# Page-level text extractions
Segment Open
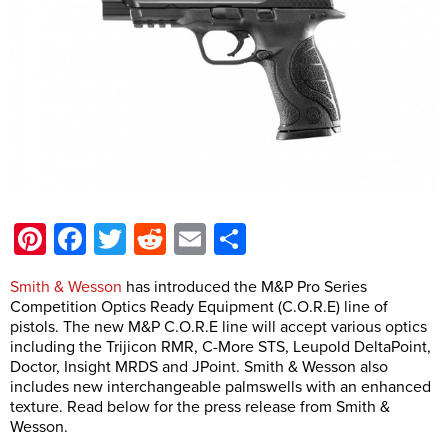
Pinterest
Facebook
Twitter
Reddit
Email
Share
Smith & Wesson
has introduced the M&P Pro Series
Competition Optics Ready Equipment (C.O.R.E) line of
pistols. The new M&P C.O.R.E line will accept various optics
including the Trijicon RMR, C-More STS, Leupold DeltaPoint,
Doctor, Insight MRDS and JPoint. Smith & Wesson also
includes new interchangeable palmswells with an enhanced
texture. Read below for the press release from Smith &
Wesson.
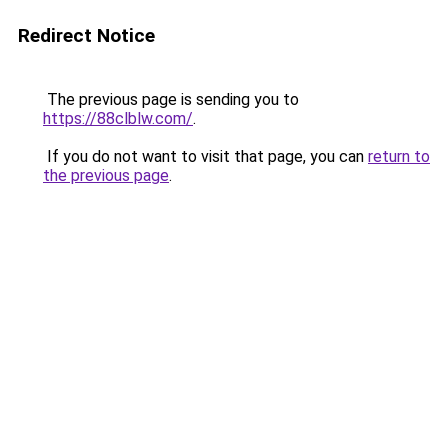
Redirect Notice
The previous page is sending you to
https://88clblw.com/
.
If you do not want to visit that page, you can
return to
the previous page
.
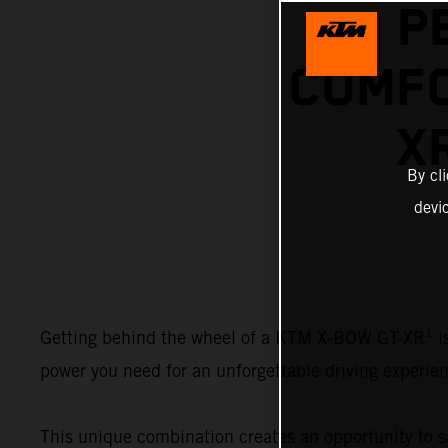
P
COMFO
X
By cl
devi
1
Getting behind the wheel of a KTM X-BOW GT-XR
i
power you need for an unforgettable driving experien
This unique combination creates an opportunity to sa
Segment Closed
# WHAT TO WORK ON
Return every entry of the data above verbatim, with no images included.

# ANSWER
Pinterest
Facebook
Twitter
Reddit
Email
Share
Smith & Wesson
has introduced the M&P Pro Series
Competition Optics Ready Equipment (C.O.R.E) line of
pistols. The new M&P C.O.R.E line will accept various optics
including the Trijicon RMR, C-More STS, Leupold DeltaPoint,
Doctor, Insight MRDS and JPoint. Smith & Wesson also
includes new interchangeable palmswells with an enhanced
texture. Read below for the press release from Smith &
Wesson.
Redirect Notice
The previous page is sending you to
https://88clblw.com/
.
If you do not want to visit that page, you can
return to
the previous page
.
P
COMFO
X
By cl
devi
1
Getting behind the wheel of a KTM X-BOW GT-XR
i
power you need for an unforgettable driving experien
This unique combination creates an opportunity to sa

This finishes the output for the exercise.